I am horrible at true critiques, but he sure is a handsome boy!!!


----------



## Shahayla (Oct 6, 2014)

Thank You GSDsar! Please anyone critique, you won't offend me don't worry!!!!!!


----------



## Kahrg4 (Dec 19, 2012)

I'm interested to hear what others will say about his coloring. A lot of people here really like a blocky head on a male, I think he looks plenty handsome without it though.


----------



## Shahayla (Oct 6, 2014)

Okay, so head not blocky, thank you.
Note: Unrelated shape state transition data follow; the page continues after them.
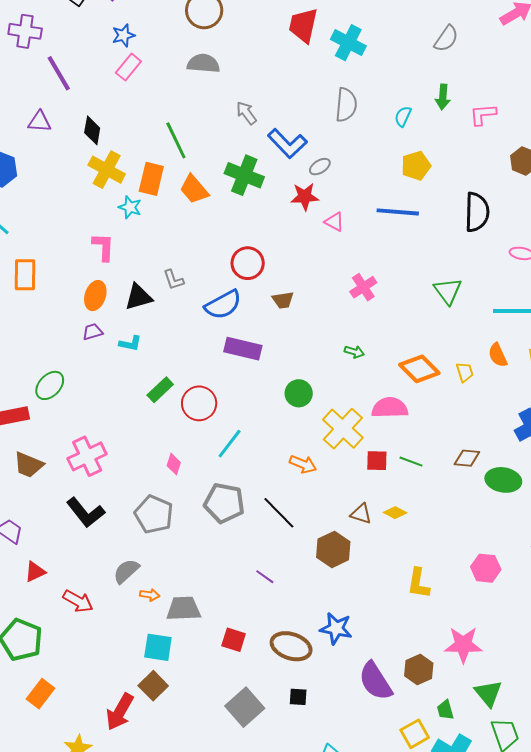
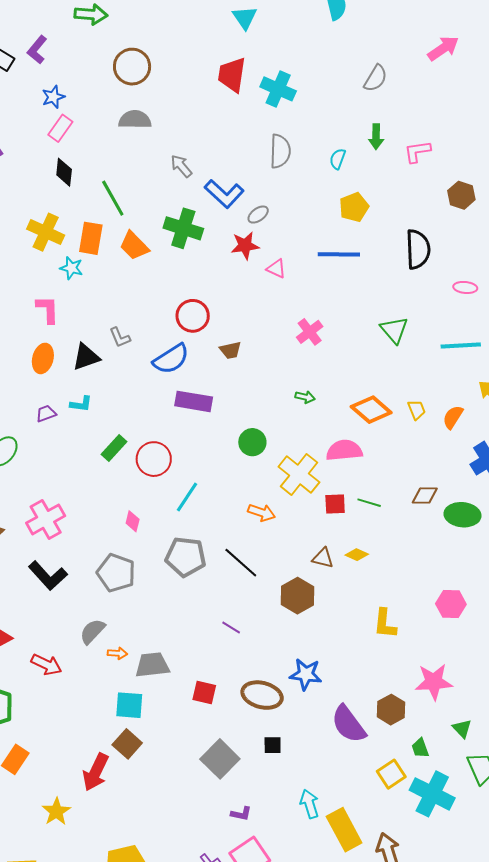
black diamond: (92, 130) -> (64, 172), moved
purple trapezoid: (93, 332) -> (46, 414), moved
orange semicircle: (498, 355) -> (453, 417), moved, turned 60
green triangle: (488, 693) -> (462, 729), size x0.7

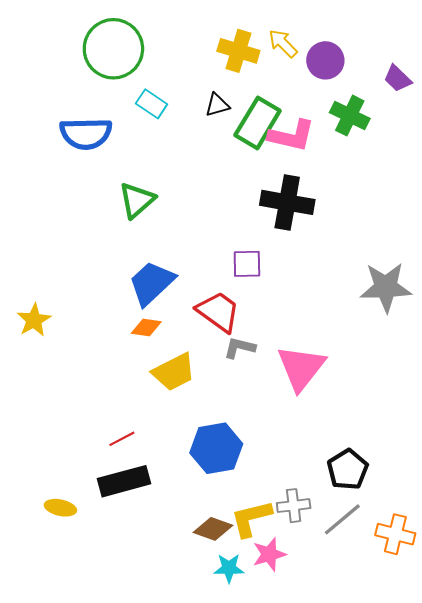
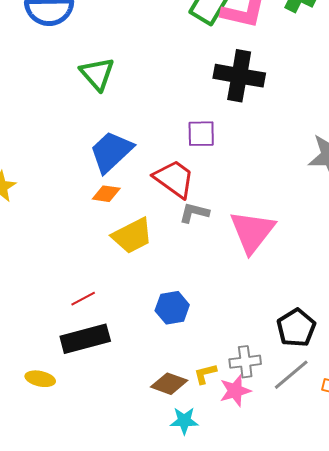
green triangle: (137, 200) -> (97, 74), turned -30
blue hexagon: (216, 448) -> (172, 308), size x0.7
yellow ellipse: (60, 508) -> (40, 379), moved
yellow L-shape: (251, 518) -> (205, 374), size x0.6
pink star: (269, 554) -> (235, 391), moved

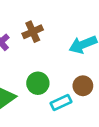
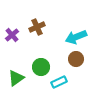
brown circle: (83, 86) -> (76, 59), moved

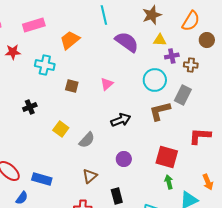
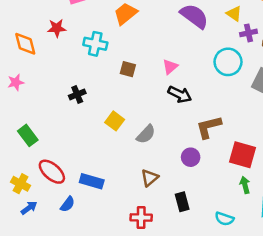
yellow triangle: (160, 40) -> (234, 14), turned 32
brown L-shape: (160, 111) -> (209, 127), moved
black arrow: (121, 120) -> (180, 94), moved, turned 48

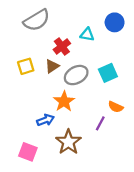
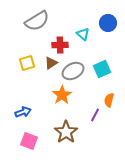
cyan triangle: (87, 34) -> (83, 34), turned 32
red cross: (62, 47) -> (60, 45), turned 35
orange semicircle: (116, 107) -> (109, 100), turned 80
blue arrow: (45, 120) -> (23, 112), moved

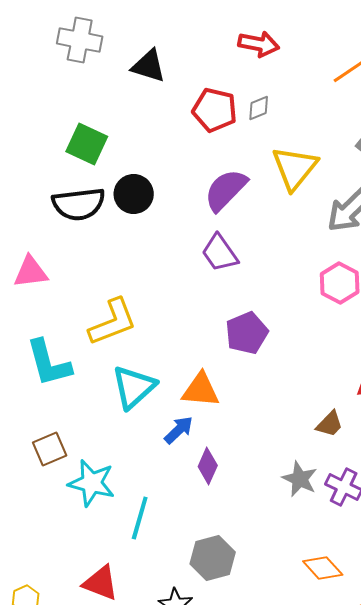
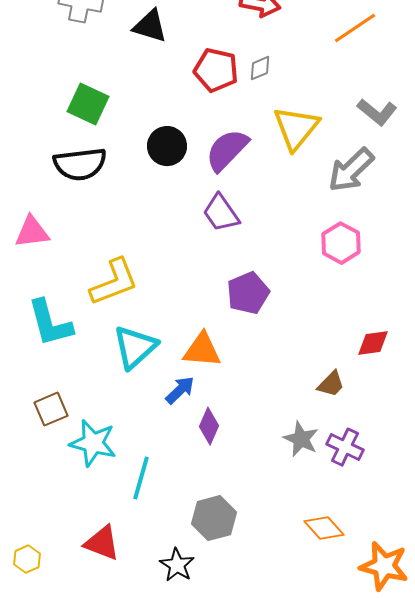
black circle: (134, 194) -> (167, 146), moved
I do so appreciate the input, negative or positive !


----------



## Shahayla (Oct 6, 2014)

Come on People!!!! Give me your honest opinion of the dog!!!!!! Please!


----------



## MichaelE (Dec 15, 2012)

I think he's a cute dog, but his color is very washed out and his forehead doesn't quite have a well enough defined stop, and it's also a bit low.


----------



## Shahayla (Oct 6, 2014)

yes, I agree with you about his head, what about structurally?


----------



## KZoppa (Aug 14, 2010)

I'd like to see a couple pounds off him.


----------



## mharrisonjr26 (Feb 10, 2011)

Can't see the pictures..


----------



## d4mmo (Mar 27, 2013)

Hard to critique with the shots you have. They don't do him justice. Can you get a straight on side view stacked up.
I think the shot you have shows a young male, sexual featured not well defined. Interesting color but won't fair well in a show ring. Ok withers, good back line, good croup, needs more angulation front and rear. Nice set patterns.

That's all I have. Very hard to see correct angles with the image you have. I think it makes him look more feminine than he is


----------